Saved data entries
━━━━━━━━
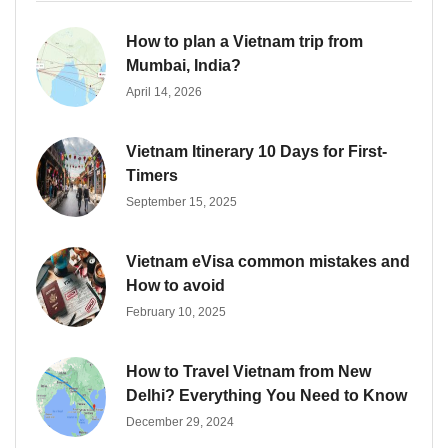
How to plan a Vietnam trip from
Mumbai, India?
April 14, 2026
Vietnam Itinerary 10 Days for First-
Timers
September 15, 2025
Vietnam eVisa common mistakes and
How to avoid
February 10, 2025
How to Travel Vietnam from New
Delhi? Everything You Need to Know
December 29, 2024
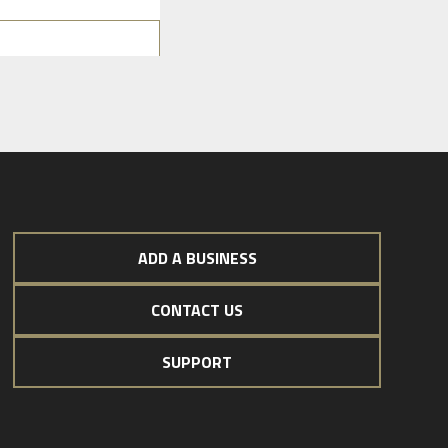
ADD A BUSINESS
CONTACT US
SUPPORT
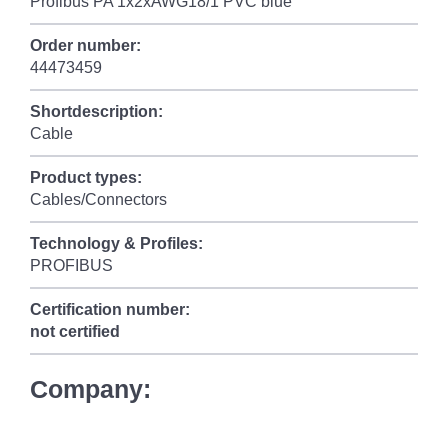
Profibus PA 1x2xAWG18/1 PVC blue
Order number:
44473459
Shortdescription:
Cable
Product types:
Cables/Connectors
Technology & Profiles:
PROFIBUS
Certification number:
not certified
Company:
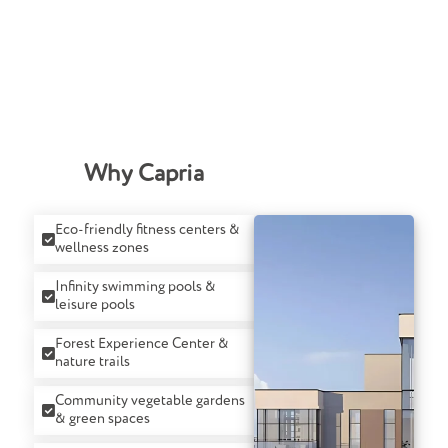
Why Capria
Eco-friendly fitness centers &
wellness zones
Infinity swimming pools &
leisure pools
Forest Experience Center &
nature trails
Community vegetable gardens
& green spaces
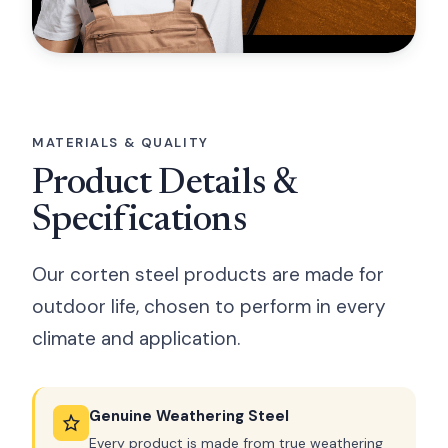
MATERIALS & QUALITY
Product Details &
Specifications
Our corten steel products are made for
outdoor life, chosen to perform in every
climate and application.
Genuine Weathering Steel
Every product is made from true weathering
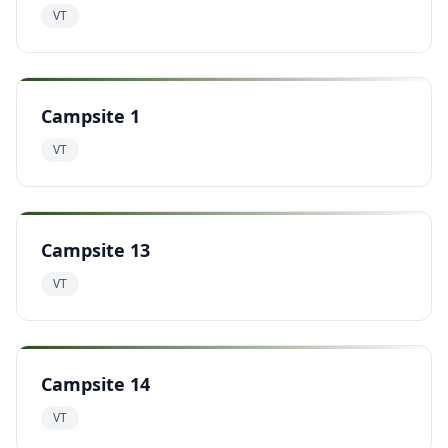
VT
Campsite 1
VT
Campsite 13
VT
Campsite 14
VT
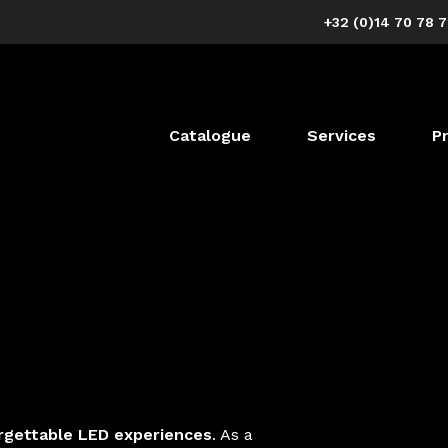
+32 (0)14 70 78 
Catalogue
Services
P
rgettable LED experiences
. As a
━━━━━━━━
From the entries above, extract every line where the word "number" appears.

Order number:
Certification number:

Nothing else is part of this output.